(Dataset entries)
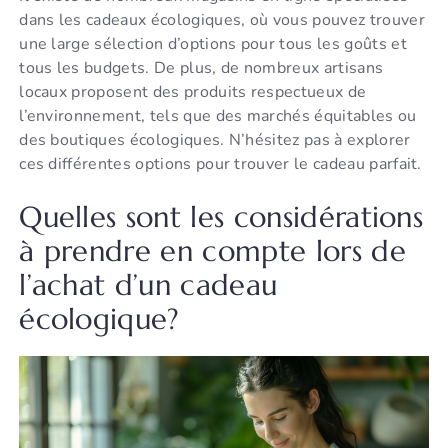
dans les cadeaux écologiques, où vous pouvez trouver
une large sélection d’options pour tous les goûts et
tous les budgets. De plus, de nombreux artisans
locaux proposent des produits respectueux de
l’environnement, tels que des marchés équitables ou
des boutiques écologiques. N’hésitez pas à explorer
ces différentes options pour trouver le cadeau parfait.
Quelles sont les considérations
à prendre en compte lors de
l’achat d’un cadeau
écologique?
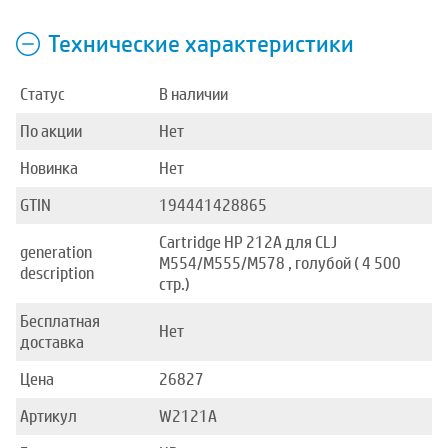
Технические характеристики
Статус
В наличии
По акции
Нет
Новинка
Нет
GTIN
194441428865
Cartridge HP 212A для CLJ
generation
M554/M555/M578 , голубой ( 4 500
description
стр.)
Бесплатная
Нет
доставка
Цена
26827
Артикул
W2121A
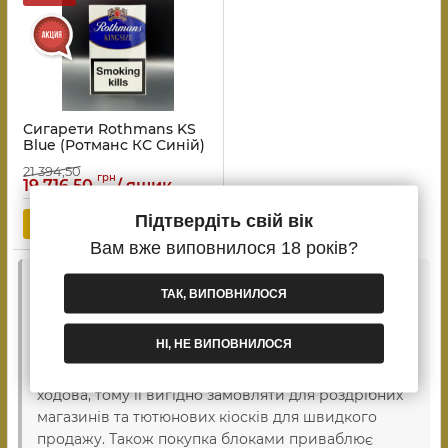
Сигарети Rothmans KS
Blue (Ротманс КС Синій)
21 394,50
грн
19 716,50
/ ящик
Підтвердіть свій вік
Вам вже виповнилося 18 років?
Відомі
сигарети Palermo (Палермо)
користуються
ТАК, ВИПОВНИЛОСЯ
великою популярністю завдяки гарному тютюну
та доступній вартості. Ця марка пропонує
НІ, НЕ ВИПОВНИЛОСЯ
покупцям насичений смак, класичну міцність та
високу якість фільтрації. Продукція бренду дуже
ходова, тому її вигідно замовляти для роздрібних
магазинів та тютюнових кіосків для швидкого
продажу. Також покупка блоками приваблює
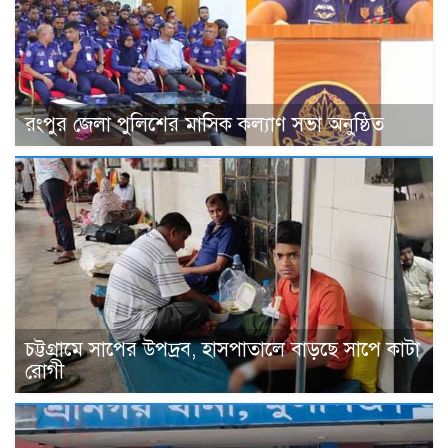
রংপুর জেলা পুলিশের মাসিক কল্যাণ সভা অনুষ্ঠিত
চট্টগ্রামে সাপের উপদ্রব, হাসপাতালে বাড়ছে সাপে কাটা
রোগী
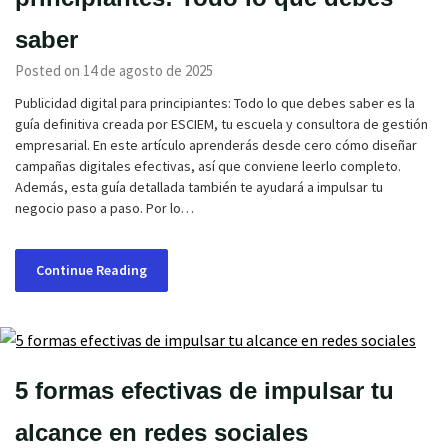
saber
Posted on 14 de agosto de 2025
Publicidad digital para principiantes: Todo lo que debes saber es la
guía definitiva creada por ESCIEM, tu escuela y consultora de gestión
empresarial. En este artículo aprenderás desde cero cómo diseñar
campañas digitales efectivas, así que conviene leerlo completo.
Además, esta guía detallada también te ayudará a impulsar tu
negocio paso a paso. Por lo…
Continue Reading
5 formas efectivas de impulsar tu
alcance en redes sociales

What needs to be done. Report each line of the data in which "écologiques" occurs.

Reply.
dans les cadeaux écologiques, où vous pouvez trouver
des boutiques écologiques. N’hésitez pas à explorer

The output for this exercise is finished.